Now find the ratio of the two elements to each other in small whole numbers with the smallest number no less than 1.00. The easy way to do that is to divide the smaller number of moles by itself thereby assuring you of obtaining 1.00 for that one. Then divide the other number by that same small number. Then round to whole numbers.
1000
ZnO2
To determine the empirical formula of a compound, you need to know the mass or percent composition of each element in the compound.
In this case, the compound contains 67.1% zinc and the remaining percentage is oxygen. To determine the empirical formula, we can assume that we have 100 grams of the compound.

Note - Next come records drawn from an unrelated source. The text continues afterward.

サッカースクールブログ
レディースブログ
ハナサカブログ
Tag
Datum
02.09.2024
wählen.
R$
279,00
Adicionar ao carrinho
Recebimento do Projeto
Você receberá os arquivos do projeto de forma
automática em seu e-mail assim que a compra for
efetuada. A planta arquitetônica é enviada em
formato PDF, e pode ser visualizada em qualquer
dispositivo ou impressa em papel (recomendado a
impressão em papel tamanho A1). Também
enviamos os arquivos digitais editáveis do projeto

This allows us to convert the percentages into grams.
Since the compound is 67.1% zinc, we have 67.1 grams of zinc. The remaining 32.9 grams (100 - 67.1) is oxygen.

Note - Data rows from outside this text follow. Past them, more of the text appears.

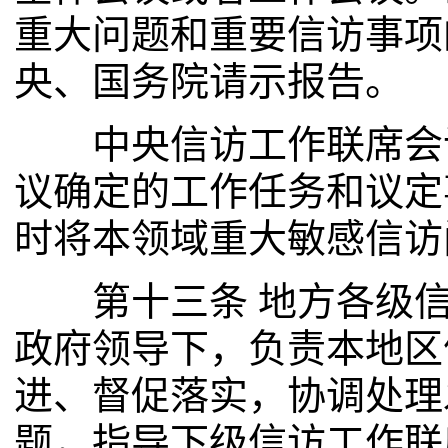
重大问题和重要信访事项
央、国务院请示报告。
中央信访工作联席会议
议确定的工作任务和议定
时将本领域重大敏感信访
第十三条 地方各级信
政府领导下，负责本地区
进、督促落实，协调处理
题，指导下级信访工作联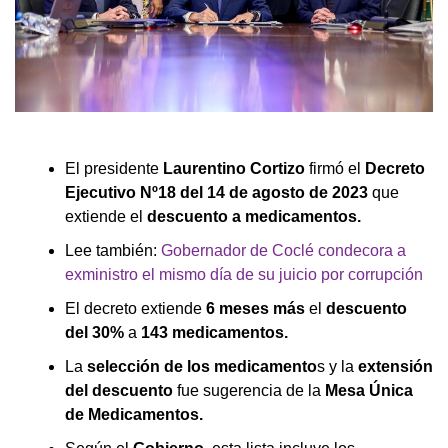
El presidente
Laurentino Cortizo
firmó el
Decreto
Ejecutivo Nº18 del 14 de agosto de 2023
que
extiende el
descuento a medicamentos.
Lee también:
Gobernador de Coclé condecora a
exministro el mismo día de su juicio por corrupción
El decreto extiende
6 meses más
el
descuento
del 30%
a
143 medicamentos.
La
selección de los medicamento
s y la
extensión
del descuento
fue sugerencia de la
Mesa Única
de Medicamentos.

The next step is to convert the grams of each element into moles. We can do this by dividing the mass by the molar mass of the respective element.
The molar mass of zinc (Zn) is 65.38 g/mol, and the molar mass of oxygen (O) is 16.00 g/mol.
For zinc:
67.1 g Zn × (1 mol Zn / 65.38 g Zn) ≈ 1.026 mol Zn
For oxygen:
32.9 g O × (1 mol O / 16.00 g O) ≈ 2.056 mol O
The final step is to find the simplest whole number ratio of the elements. By dividing both values by the smaller value, we can find the ratio:
1.026 mol Zn ÷ 1.026 ≈ 1 mol Zn
2.056 mol O ÷ 1.026 ≈ 2 mol O
So, the empirical formula for the compound is ZnO, indicating that it contains one zinc atom and two oxygen atoms.